The Crane Initiative is one of 17 high risk strategies and industry initiatives designed to align prevention efforts with specific industries that present a high risk of serious injury to workers. When the crane team visits a worksite, they look at the professional-engineer-certified annual inspection document, maintenance records, the operator’s certification, and — if it’s a boom truck — the stability documents.

“We’re also looking at where the machine is set up and how it’s being used,” Younger says.

Inadequate annual inspections are one of the most-frequent noncompliance issues with crane and boom trucks. While many employers have an annual inspection conducted on the machine’s structural components, not all employers are fulfilling the requirement for annual mechanical and control inspections.

The cost to do a structural, mechanical, and control inspection may be higher up front, but the cost of equipment failure can include injuries, loss of life, lost work-hours, equipment costs, and even administrative penalties or increased insurance premiums.

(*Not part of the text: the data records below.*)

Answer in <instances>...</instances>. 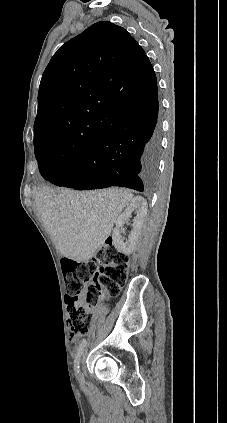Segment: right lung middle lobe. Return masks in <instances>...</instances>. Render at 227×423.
<instances>
[{
    "label": "right lung middle lobe",
    "instance_id": "dd1d6c3e",
    "mask_svg": "<svg viewBox=\"0 0 227 423\" xmlns=\"http://www.w3.org/2000/svg\"><path fill=\"white\" fill-rule=\"evenodd\" d=\"M35 156L38 166L49 164L66 170L69 165L85 157L89 148H73L58 139L47 138L34 141Z\"/></svg>",
    "mask_w": 227,
    "mask_h": 423
}]
</instances>
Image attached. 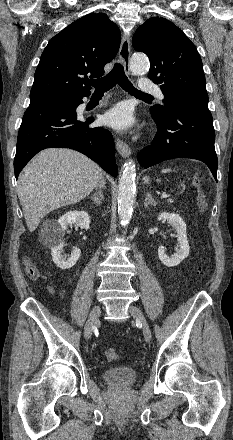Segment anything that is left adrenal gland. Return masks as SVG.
<instances>
[{
    "label": "left adrenal gland",
    "instance_id": "left-adrenal-gland-1",
    "mask_svg": "<svg viewBox=\"0 0 233 440\" xmlns=\"http://www.w3.org/2000/svg\"><path fill=\"white\" fill-rule=\"evenodd\" d=\"M156 205H157V202L152 197L151 192H147L145 200H144V207L156 206Z\"/></svg>",
    "mask_w": 233,
    "mask_h": 440
}]
</instances>
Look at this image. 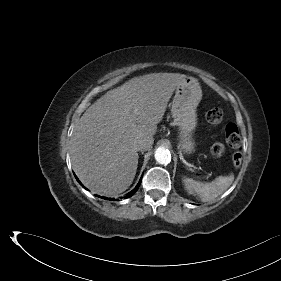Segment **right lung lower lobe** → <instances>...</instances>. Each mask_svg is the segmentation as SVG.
Segmentation results:
<instances>
[{"instance_id": "right-lung-lower-lobe-1", "label": "right lung lower lobe", "mask_w": 281, "mask_h": 281, "mask_svg": "<svg viewBox=\"0 0 281 281\" xmlns=\"http://www.w3.org/2000/svg\"><path fill=\"white\" fill-rule=\"evenodd\" d=\"M75 177H76L77 181L81 184V182L79 181V179L77 178V176H75ZM141 179H142V178H141ZM141 179H140L139 183L137 184V186H136L132 191H130V192L128 193V195L126 196V198H127V197H131L132 195H134V193H136V191L138 190V188H139V186H140V184H141ZM81 185H82V184H81ZM84 188H85V187H84ZM96 196H98V195H96ZM98 197L103 198V199H107V200L118 201L117 199H111V198H106V197H101V196H98Z\"/></svg>"}]
</instances>
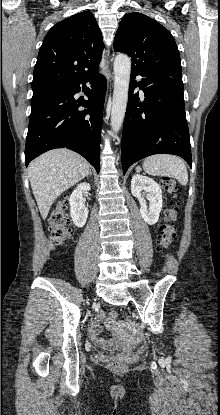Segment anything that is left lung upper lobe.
<instances>
[{
  "label": "left lung upper lobe",
  "instance_id": "5c2ea615",
  "mask_svg": "<svg viewBox=\"0 0 220 415\" xmlns=\"http://www.w3.org/2000/svg\"><path fill=\"white\" fill-rule=\"evenodd\" d=\"M114 50L131 56L132 70L182 77L180 54L173 36L154 19L133 12L123 17Z\"/></svg>",
  "mask_w": 220,
  "mask_h": 415
}]
</instances>
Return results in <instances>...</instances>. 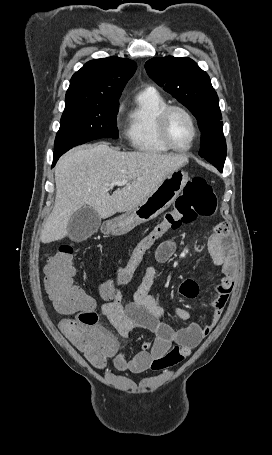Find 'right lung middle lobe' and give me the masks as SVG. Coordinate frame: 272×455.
I'll return each instance as SVG.
<instances>
[{
    "label": "right lung middle lobe",
    "instance_id": "dd1d6c3e",
    "mask_svg": "<svg viewBox=\"0 0 272 455\" xmlns=\"http://www.w3.org/2000/svg\"><path fill=\"white\" fill-rule=\"evenodd\" d=\"M119 102L108 104H66L55 139L54 153L99 138H118L116 117Z\"/></svg>",
    "mask_w": 272,
    "mask_h": 455
}]
</instances>
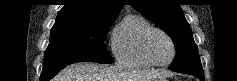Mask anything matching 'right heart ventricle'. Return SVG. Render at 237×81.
<instances>
[{
    "mask_svg": "<svg viewBox=\"0 0 237 81\" xmlns=\"http://www.w3.org/2000/svg\"><path fill=\"white\" fill-rule=\"evenodd\" d=\"M152 28L150 22L139 14H128L114 29L112 50L116 60L130 67L147 68L152 64L143 53L145 33Z\"/></svg>",
    "mask_w": 237,
    "mask_h": 81,
    "instance_id": "right-heart-ventricle-1",
    "label": "right heart ventricle"
}]
</instances>
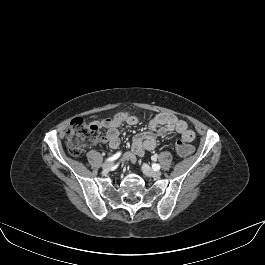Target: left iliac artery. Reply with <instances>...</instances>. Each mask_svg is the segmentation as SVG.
Wrapping results in <instances>:
<instances>
[{
    "label": "left iliac artery",
    "mask_w": 265,
    "mask_h": 265,
    "mask_svg": "<svg viewBox=\"0 0 265 265\" xmlns=\"http://www.w3.org/2000/svg\"><path fill=\"white\" fill-rule=\"evenodd\" d=\"M152 168L157 171L160 169V165L159 164H153Z\"/></svg>",
    "instance_id": "left-iliac-artery-1"
}]
</instances>
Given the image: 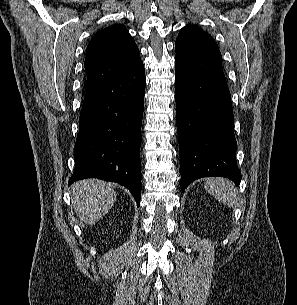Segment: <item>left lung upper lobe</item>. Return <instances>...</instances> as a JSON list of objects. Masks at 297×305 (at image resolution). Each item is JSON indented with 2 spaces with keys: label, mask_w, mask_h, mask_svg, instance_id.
Listing matches in <instances>:
<instances>
[{
  "label": "left lung upper lobe",
  "mask_w": 297,
  "mask_h": 305,
  "mask_svg": "<svg viewBox=\"0 0 297 305\" xmlns=\"http://www.w3.org/2000/svg\"><path fill=\"white\" fill-rule=\"evenodd\" d=\"M175 49L176 64L189 73L223 71L215 40L200 27H184L178 34Z\"/></svg>",
  "instance_id": "1"
}]
</instances>
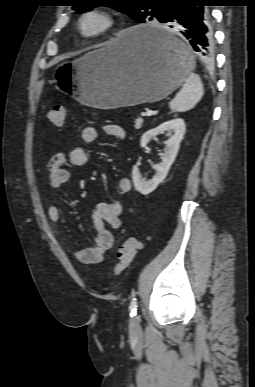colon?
<instances>
[{"mask_svg": "<svg viewBox=\"0 0 255 387\" xmlns=\"http://www.w3.org/2000/svg\"><path fill=\"white\" fill-rule=\"evenodd\" d=\"M47 120L54 126L61 127L65 123L66 109L62 105L51 107L46 113ZM140 243L134 237H127L118 247V262L112 269V275L117 276L125 271L133 262Z\"/></svg>", "mask_w": 255, "mask_h": 387, "instance_id": "obj_1", "label": "colon"}]
</instances>
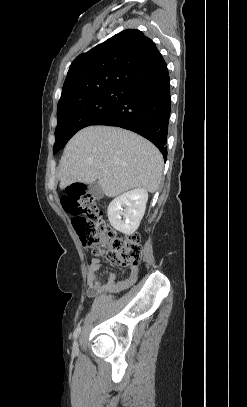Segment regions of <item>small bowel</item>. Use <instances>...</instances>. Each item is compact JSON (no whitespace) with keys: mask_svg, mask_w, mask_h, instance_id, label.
Masks as SVG:
<instances>
[{"mask_svg":"<svg viewBox=\"0 0 247 407\" xmlns=\"http://www.w3.org/2000/svg\"><path fill=\"white\" fill-rule=\"evenodd\" d=\"M101 266L98 258H92L88 266V295L90 297H96L103 292H119L132 286L138 278L137 266L130 267L129 276L121 281H115V275L112 272H107L109 275V281L107 284L102 285L98 279V270Z\"/></svg>","mask_w":247,"mask_h":407,"instance_id":"obj_1","label":"small bowel"}]
</instances>
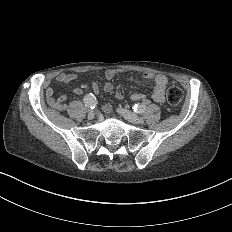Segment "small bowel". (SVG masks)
Wrapping results in <instances>:
<instances>
[{"mask_svg":"<svg viewBox=\"0 0 232 232\" xmlns=\"http://www.w3.org/2000/svg\"><path fill=\"white\" fill-rule=\"evenodd\" d=\"M120 75H134L137 76L141 79L142 82L147 81L150 79L153 82V87L151 89V98L155 102H164L165 101V95H164V88L168 84V78L161 73H154L151 75H146L145 72L140 71V70H124V69H107L103 71V78L108 82L112 80L116 76ZM77 79V74L76 73H59L56 75V81L61 83V84H66L69 83L73 80ZM92 86L93 90L96 94L100 92V87L98 85V82L93 80L92 81ZM71 91L73 93L79 94L81 92V88L75 87L71 88ZM47 94L51 95L54 93V88L53 87H48L46 90ZM117 98L122 99L124 97L123 92H118L116 94ZM144 94L140 91H135L131 93V98L133 100H139L142 99ZM103 109L107 112H111L113 109V105L110 102H106L103 104Z\"/></svg>","mask_w":232,"mask_h":232,"instance_id":"c3829d8e","label":"small bowel"}]
</instances>
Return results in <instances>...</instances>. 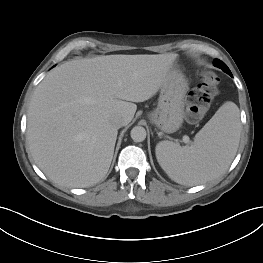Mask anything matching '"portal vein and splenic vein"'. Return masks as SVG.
I'll use <instances>...</instances> for the list:
<instances>
[{
    "label": "portal vein and splenic vein",
    "instance_id": "portal-vein-and-splenic-vein-1",
    "mask_svg": "<svg viewBox=\"0 0 263 263\" xmlns=\"http://www.w3.org/2000/svg\"><path fill=\"white\" fill-rule=\"evenodd\" d=\"M183 141L185 143H188L190 140H189V137L188 136H183Z\"/></svg>",
    "mask_w": 263,
    "mask_h": 263
}]
</instances>
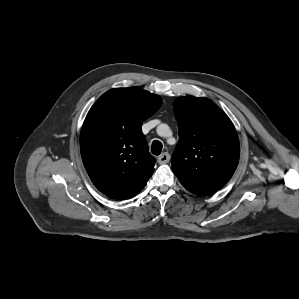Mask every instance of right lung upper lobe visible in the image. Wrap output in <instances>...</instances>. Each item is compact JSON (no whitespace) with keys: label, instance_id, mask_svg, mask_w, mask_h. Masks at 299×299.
I'll list each match as a JSON object with an SVG mask.
<instances>
[{"label":"right lung upper lobe","instance_id":"obj_1","mask_svg":"<svg viewBox=\"0 0 299 299\" xmlns=\"http://www.w3.org/2000/svg\"><path fill=\"white\" fill-rule=\"evenodd\" d=\"M162 100L138 87L113 88L89 110L80 135L83 164L95 187L117 199L139 193L154 171L141 131Z\"/></svg>","mask_w":299,"mask_h":299}]
</instances>
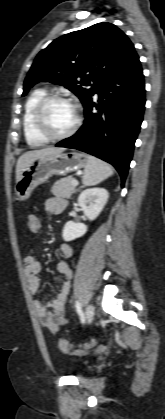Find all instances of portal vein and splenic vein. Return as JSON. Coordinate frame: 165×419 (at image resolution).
<instances>
[{
    "mask_svg": "<svg viewBox=\"0 0 165 419\" xmlns=\"http://www.w3.org/2000/svg\"><path fill=\"white\" fill-rule=\"evenodd\" d=\"M71 184H72L73 186H77V185H78V181H77V180H73V181L71 182Z\"/></svg>",
    "mask_w": 165,
    "mask_h": 419,
    "instance_id": "1",
    "label": "portal vein and splenic vein"
}]
</instances>
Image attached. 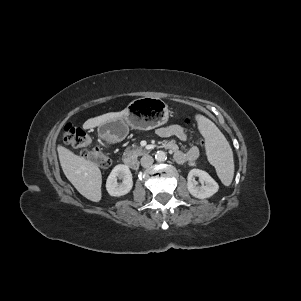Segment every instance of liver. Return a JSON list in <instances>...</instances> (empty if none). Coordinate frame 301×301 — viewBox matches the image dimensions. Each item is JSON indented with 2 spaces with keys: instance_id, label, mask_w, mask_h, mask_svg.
I'll list each match as a JSON object with an SVG mask.
<instances>
[{
  "instance_id": "6515ba94",
  "label": "liver",
  "mask_w": 301,
  "mask_h": 301,
  "mask_svg": "<svg viewBox=\"0 0 301 301\" xmlns=\"http://www.w3.org/2000/svg\"><path fill=\"white\" fill-rule=\"evenodd\" d=\"M126 114L127 109H124L120 112H110L90 118L83 124V128H94L108 121L123 118ZM57 151L67 179L85 198L99 202L101 200L102 175L98 166L61 145L57 147Z\"/></svg>"
}]
</instances>
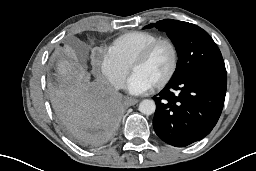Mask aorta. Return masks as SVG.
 Returning a JSON list of instances; mask_svg holds the SVG:
<instances>
[{
  "label": "aorta",
  "mask_w": 256,
  "mask_h": 171,
  "mask_svg": "<svg viewBox=\"0 0 256 171\" xmlns=\"http://www.w3.org/2000/svg\"><path fill=\"white\" fill-rule=\"evenodd\" d=\"M156 105L153 100L145 99L139 104V111L144 115H151L155 112Z\"/></svg>",
  "instance_id": "1"
}]
</instances>
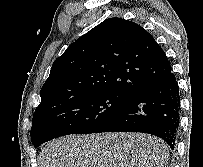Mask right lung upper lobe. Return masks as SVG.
Returning a JSON list of instances; mask_svg holds the SVG:
<instances>
[{
	"label": "right lung upper lobe",
	"mask_w": 203,
	"mask_h": 167,
	"mask_svg": "<svg viewBox=\"0 0 203 167\" xmlns=\"http://www.w3.org/2000/svg\"><path fill=\"white\" fill-rule=\"evenodd\" d=\"M170 72L165 53L144 28L122 18L106 19L54 61L35 111L98 92L129 98Z\"/></svg>",
	"instance_id": "cb5924a9"
}]
</instances>
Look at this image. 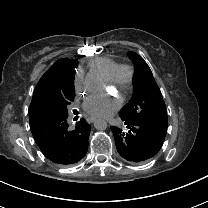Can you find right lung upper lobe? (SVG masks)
<instances>
[{"label":"right lung upper lobe","mask_w":208,"mask_h":208,"mask_svg":"<svg viewBox=\"0 0 208 208\" xmlns=\"http://www.w3.org/2000/svg\"><path fill=\"white\" fill-rule=\"evenodd\" d=\"M76 65L77 61L71 59H60L56 61L39 80L33 93L29 112H32L33 108L37 106L36 103L38 102L39 96L49 89L56 80L74 70Z\"/></svg>","instance_id":"cb5924a9"}]
</instances>
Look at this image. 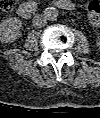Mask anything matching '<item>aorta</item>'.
Here are the masks:
<instances>
[{"label": "aorta", "instance_id": "aorta-1", "mask_svg": "<svg viewBox=\"0 0 100 118\" xmlns=\"http://www.w3.org/2000/svg\"><path fill=\"white\" fill-rule=\"evenodd\" d=\"M47 20L49 21H55L59 15V11L57 8L55 7H47L44 10V14H43Z\"/></svg>", "mask_w": 100, "mask_h": 118}]
</instances>
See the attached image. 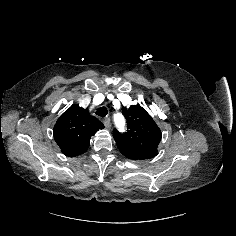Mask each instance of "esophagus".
I'll list each match as a JSON object with an SVG mask.
<instances>
[{
	"instance_id": "1",
	"label": "esophagus",
	"mask_w": 236,
	"mask_h": 236,
	"mask_svg": "<svg viewBox=\"0 0 236 236\" xmlns=\"http://www.w3.org/2000/svg\"><path fill=\"white\" fill-rule=\"evenodd\" d=\"M103 123H104V125H105V127H106L107 129H110V127H111V119H110L109 117H106V118L103 120Z\"/></svg>"
}]
</instances>
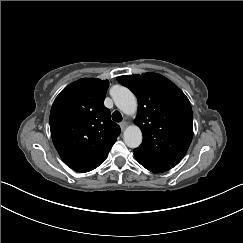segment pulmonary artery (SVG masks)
<instances>
[{
    "label": "pulmonary artery",
    "mask_w": 243,
    "mask_h": 243,
    "mask_svg": "<svg viewBox=\"0 0 243 243\" xmlns=\"http://www.w3.org/2000/svg\"><path fill=\"white\" fill-rule=\"evenodd\" d=\"M117 105H118V107H120V108H123L124 107V105H123V103L122 102H117Z\"/></svg>",
    "instance_id": "obj_1"
}]
</instances>
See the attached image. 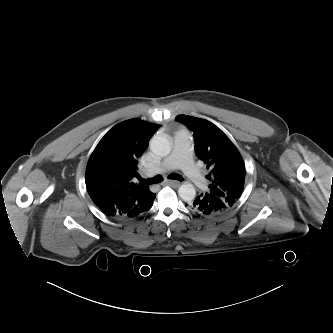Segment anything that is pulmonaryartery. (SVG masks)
Wrapping results in <instances>:
<instances>
[{
	"label": "pulmonary artery",
	"instance_id": "e3ab8cb5",
	"mask_svg": "<svg viewBox=\"0 0 333 333\" xmlns=\"http://www.w3.org/2000/svg\"><path fill=\"white\" fill-rule=\"evenodd\" d=\"M181 168L191 182L198 188L206 185V179L192 161L191 137L187 130H178L174 134V147L172 153L156 165L150 174L166 172Z\"/></svg>",
	"mask_w": 333,
	"mask_h": 333
}]
</instances>
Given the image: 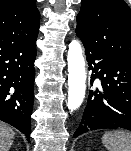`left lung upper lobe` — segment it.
I'll use <instances>...</instances> for the list:
<instances>
[{"instance_id": "obj_1", "label": "left lung upper lobe", "mask_w": 131, "mask_h": 151, "mask_svg": "<svg viewBox=\"0 0 131 151\" xmlns=\"http://www.w3.org/2000/svg\"><path fill=\"white\" fill-rule=\"evenodd\" d=\"M76 33L84 43L131 64V9L123 0H81Z\"/></svg>"}]
</instances>
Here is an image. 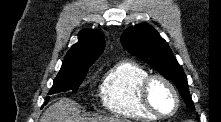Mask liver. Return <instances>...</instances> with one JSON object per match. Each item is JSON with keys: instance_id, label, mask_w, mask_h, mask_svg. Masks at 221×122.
Segmentation results:
<instances>
[{"instance_id": "1", "label": "liver", "mask_w": 221, "mask_h": 122, "mask_svg": "<svg viewBox=\"0 0 221 122\" xmlns=\"http://www.w3.org/2000/svg\"><path fill=\"white\" fill-rule=\"evenodd\" d=\"M80 112L79 105L75 101L61 98L44 111L39 122H130L119 117L86 119L80 116Z\"/></svg>"}]
</instances>
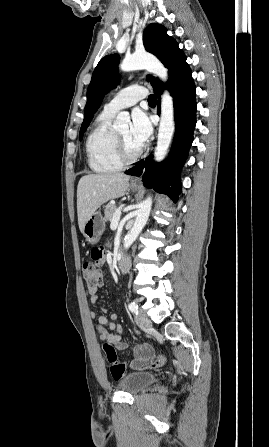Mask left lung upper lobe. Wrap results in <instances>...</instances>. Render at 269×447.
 Segmentation results:
<instances>
[{
	"mask_svg": "<svg viewBox=\"0 0 269 447\" xmlns=\"http://www.w3.org/2000/svg\"><path fill=\"white\" fill-rule=\"evenodd\" d=\"M166 28L159 24H150L144 31L143 43L145 49L154 54L168 68L170 74L182 50L178 43L166 34ZM119 57L116 54L105 56L95 68L87 90L84 121L80 128V140L89 126L94 113L102 103L104 95L119 83ZM154 89L162 85L159 79L148 76Z\"/></svg>",
	"mask_w": 269,
	"mask_h": 447,
	"instance_id": "left-lung-upper-lobe-1",
	"label": "left lung upper lobe"
}]
</instances>
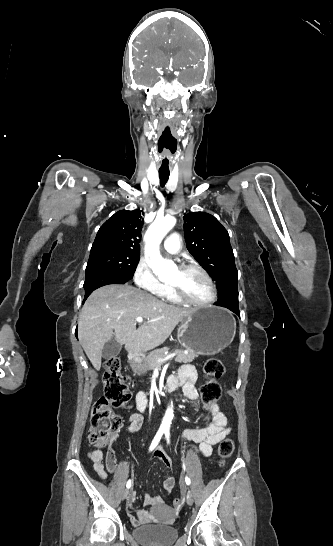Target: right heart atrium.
I'll return each mask as SVG.
<instances>
[{
	"mask_svg": "<svg viewBox=\"0 0 333 546\" xmlns=\"http://www.w3.org/2000/svg\"><path fill=\"white\" fill-rule=\"evenodd\" d=\"M135 284L155 296H163L168 286L160 282L155 276L151 266L144 260H140L134 274Z\"/></svg>",
	"mask_w": 333,
	"mask_h": 546,
	"instance_id": "1",
	"label": "right heart atrium"
}]
</instances>
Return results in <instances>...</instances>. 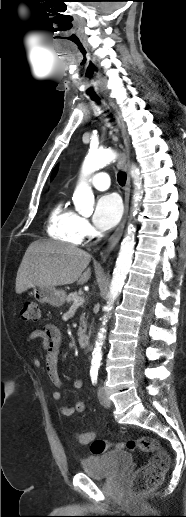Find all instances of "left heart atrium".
Masks as SVG:
<instances>
[{"instance_id":"left-heart-atrium-1","label":"left heart atrium","mask_w":186,"mask_h":517,"mask_svg":"<svg viewBox=\"0 0 186 517\" xmlns=\"http://www.w3.org/2000/svg\"><path fill=\"white\" fill-rule=\"evenodd\" d=\"M122 215V203L116 194L101 196L95 207L93 222L95 226L106 231L114 227Z\"/></svg>"}]
</instances>
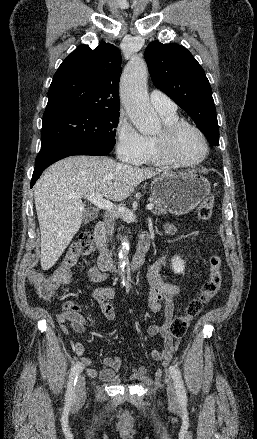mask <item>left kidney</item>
<instances>
[{"label": "left kidney", "mask_w": 257, "mask_h": 439, "mask_svg": "<svg viewBox=\"0 0 257 439\" xmlns=\"http://www.w3.org/2000/svg\"><path fill=\"white\" fill-rule=\"evenodd\" d=\"M172 269L176 274H180L184 272L185 262L179 256H174L171 259Z\"/></svg>", "instance_id": "obj_1"}]
</instances>
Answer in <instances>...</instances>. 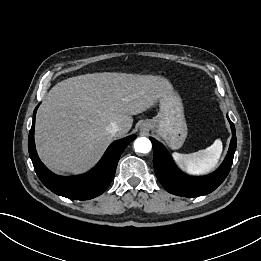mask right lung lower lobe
Returning a JSON list of instances; mask_svg holds the SVG:
<instances>
[{
	"instance_id": "98d812e1",
	"label": "right lung lower lobe",
	"mask_w": 261,
	"mask_h": 261,
	"mask_svg": "<svg viewBox=\"0 0 261 261\" xmlns=\"http://www.w3.org/2000/svg\"><path fill=\"white\" fill-rule=\"evenodd\" d=\"M38 106L33 113V122L28 138V150L35 172L41 182L55 194L75 200H87L101 195L114 177L122 152L136 136L131 135L113 142L99 163L90 172L73 177L57 176L44 166L36 152L34 126Z\"/></svg>"
}]
</instances>
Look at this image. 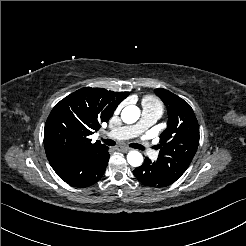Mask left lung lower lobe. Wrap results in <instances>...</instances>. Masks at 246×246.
I'll list each match as a JSON object with an SVG mask.
<instances>
[{
	"label": "left lung lower lobe",
	"mask_w": 246,
	"mask_h": 246,
	"mask_svg": "<svg viewBox=\"0 0 246 246\" xmlns=\"http://www.w3.org/2000/svg\"><path fill=\"white\" fill-rule=\"evenodd\" d=\"M133 173L140 182L149 187H166L178 180L170 171L157 162H151L147 157L140 167L135 168Z\"/></svg>",
	"instance_id": "obj_1"
}]
</instances>
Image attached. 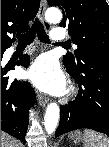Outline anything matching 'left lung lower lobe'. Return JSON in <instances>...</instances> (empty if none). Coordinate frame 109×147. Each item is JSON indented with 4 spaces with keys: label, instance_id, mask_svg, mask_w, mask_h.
<instances>
[{
    "label": "left lung lower lobe",
    "instance_id": "obj_1",
    "mask_svg": "<svg viewBox=\"0 0 109 147\" xmlns=\"http://www.w3.org/2000/svg\"><path fill=\"white\" fill-rule=\"evenodd\" d=\"M77 70H69L79 93L73 102L61 106L55 138L80 128L93 129L109 136V56L87 53Z\"/></svg>",
    "mask_w": 109,
    "mask_h": 147
}]
</instances>
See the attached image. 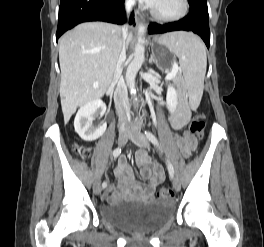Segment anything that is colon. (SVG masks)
Here are the masks:
<instances>
[{"label": "colon", "mask_w": 264, "mask_h": 247, "mask_svg": "<svg viewBox=\"0 0 264 247\" xmlns=\"http://www.w3.org/2000/svg\"><path fill=\"white\" fill-rule=\"evenodd\" d=\"M204 129H205V116L203 114H196L190 123V131L194 135L198 137H202ZM75 150L84 157L88 156L89 154L88 149L79 146H76ZM172 195L173 193L169 188L163 187L157 191V196L159 199H169L170 197H172Z\"/></svg>", "instance_id": "colon-1"}]
</instances>
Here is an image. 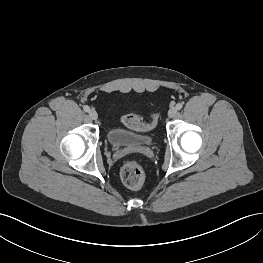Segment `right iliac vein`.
Segmentation results:
<instances>
[{
    "label": "right iliac vein",
    "mask_w": 263,
    "mask_h": 263,
    "mask_svg": "<svg viewBox=\"0 0 263 263\" xmlns=\"http://www.w3.org/2000/svg\"><path fill=\"white\" fill-rule=\"evenodd\" d=\"M89 117L92 119V120H96L98 118V114L95 110H90L89 111Z\"/></svg>",
    "instance_id": "right-iliac-vein-1"
}]
</instances>
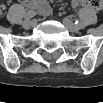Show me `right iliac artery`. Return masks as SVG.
Returning <instances> with one entry per match:
<instances>
[{
	"label": "right iliac artery",
	"instance_id": "82829eb1",
	"mask_svg": "<svg viewBox=\"0 0 103 103\" xmlns=\"http://www.w3.org/2000/svg\"><path fill=\"white\" fill-rule=\"evenodd\" d=\"M35 15H36V12L33 10H30L25 14V19L29 20V19L33 18Z\"/></svg>",
	"mask_w": 103,
	"mask_h": 103
}]
</instances>
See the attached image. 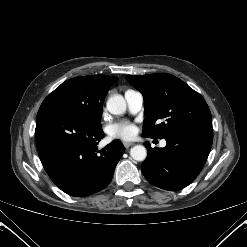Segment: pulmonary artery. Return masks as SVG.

WorkSafeBC offers a Mobile Crane Inspection Checklist as a resource for employers. The checklist provides specific OHS references for each aspect of safe crane set-up and operation. There is also a crane lift-capacity analysis section, where description and load weights information can be added.

The checklist asks the following questions:
• Is the crane operator certified in British Columbia?
• Is the annual crane inspection current?
• Is the combination crane (boom truck) stability tested?
• Is the manufacturer’s manual in the crane or at the workplace?
• Is the daily crane pre-use inspection complete and documented?
• Can the crane be set up with the outriggers fully extended and set on cribbing?
• Is the lift planned with site-specific circumstances evaluated?

Information on safety devices, maintenance, inspection and repair is also included in the checklist.

Engineers and Geoscientists BC plans to develop professional practice guidelines for annual inspections of mobile equipment in B.C., with funding support from WorkSafeBC. The guidelines are expected to be completed by fall 2019.